Perhaps we can argue that you reasonably believed the victim was not a minor during sexual intercourse. Maybe you thought they were over 18, but you were simply incorrect.  A good-faith belief that the alleged victim is over 18 is a defense to statutory rape.

Defenses for Statutory Rape in California

Sometimes people don't know that the individual they're dealing with is under 18. Maybe they have a fake ID. Perhaps they look over 18. Maybe they presented themselves as being over the age of 18.  

Perhaps we can argue that you didn't have sex with that person. How are they going to prove that you had sex?  They're going to have some DNA, or get you to admit that you had sex with the person, or the person could say that you had sex with them, and a jury could believe that they're telling the truth.

Perhaps we can argue that you are the victim of a false allegation. For example, maybe someone wanted to accuse you of a crime out of spite or vengeance, or you spurned a minor's advances, and they responded in anger by falsely accusing you.

We need to have you come and sit down; this is where I separate myself from other criminal defense attorneys. We'll go over all the details, and you and I will talk about the best defense strategy for you, your case, and the facts and details that the prosecutors have. 
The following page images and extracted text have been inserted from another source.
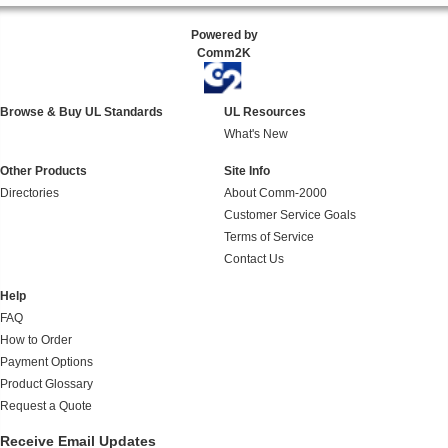
Powered by
Comm2K
Browse & Buy UL Standards
UL Resources
What's New
Other Products
Site Info
Directories
About Comm-2000
Customer Service Goals
Terms of Service
Contact Us
Help
FAQ
How to Order
Payment Options
Product Glossary
Request a Quote
Receive Email Updates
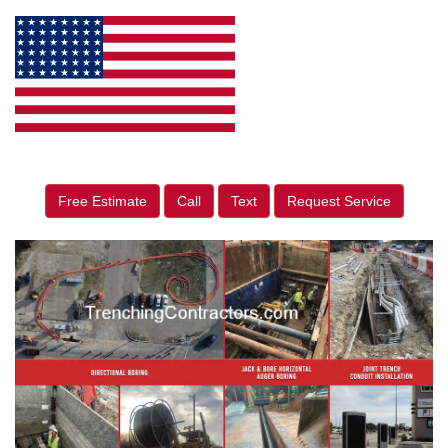
Free Estimate
Call
Text
Request Service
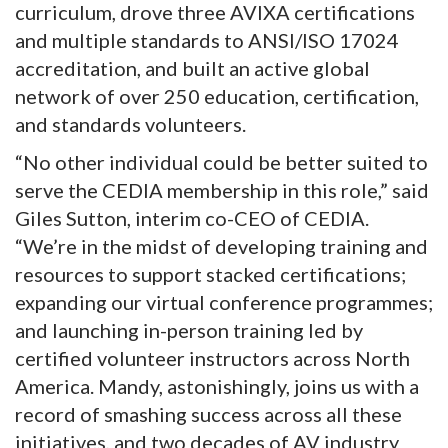
curriculum, drove three AVIXA certifications
and multiple standards to ANSI/ISO 17024
accreditation, and built an active global
network of over 250 education, certification,
and standards volunteers.
“No other individual could be better suited to
serve the CEDIA membership in this role,” said
Giles Sutton, interim co-CEO of CEDIA.
“We’re in the midst of developing training and
resources to support stacked certifications;
expanding our virtual conference programmes;
and launching in-person training led by
certified volunteer instructors across North
America. Mandy, astonishingly, joins us with a
record of smashing success across all these
initiatives, and two decades of AV industry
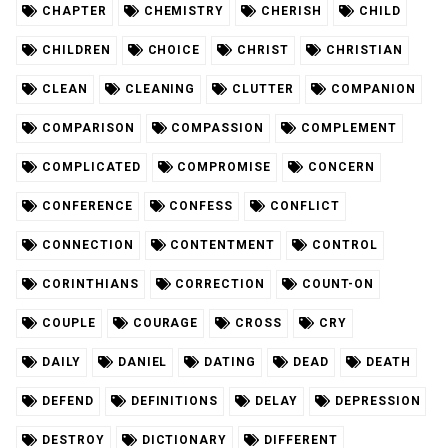
CHAPTER
CHEMISTRY
CHERISH
CHILD
CHILDREN
CHOICE
CHRIST
CHRISTIAN
CLEAN
CLEANING
CLUTTER
COMPANION
COMPARISON
COMPASSION
COMPLEMENT
COMPLICATED
COMPROMISE
CONCERN
CONFERENCE
CONFESS
CONFLICT
CONNECTION
CONTENTMENT
CONTROL
CORINTHIANS
CORRECTION
COUNT-ON
COUPLE
COURAGE
CROSS
CRY
DAILY
DANIEL
DATING
DEAD
DEATH
DEFEND
DEFINITIONS
DELAY
DEPRESSION
DESTROY
DICTIONARY
DIFFERENT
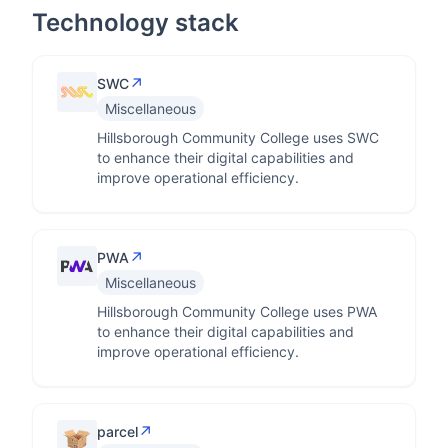
Technology stack
↗
SWC
Miscellaneous
Hillsborough Community College uses SWC
to enhance their digital capabilities and
improve operational efficiency.
↗
PWA
Miscellaneous
Hillsborough Community College uses PWA
to enhance their digital capabilities and
improve operational efficiency.
↗
parcel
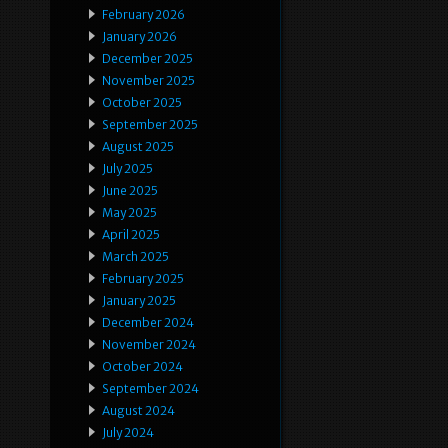
February 2026
January 2026
December 2025
November 2025
October 2025
September 2025
August 2025
July 2025
June 2025
May 2025
April 2025
March 2025
February 2025
January 2025
December 2024
November 2024
October 2024
September 2024
August 2024
July 2024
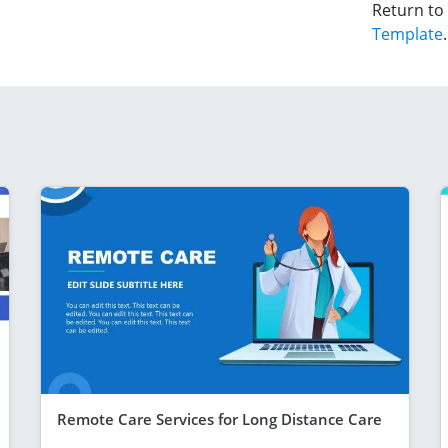
Return to
Template
.
Remote Care Services for Long Distance Care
We'll look at the law; we'll look at the facts and decide first whether or not you're going to fight the case.  If you're going to fight the case, then we're going to take specific defense strategies.

Perhaps we can negotiate with the prosecutor for reduced charges or a case dismissal. Maybe we can persuade the prosecutor not to file formal criminal charges, called a “DA reject.” We can put together a mitigation package and get character letters.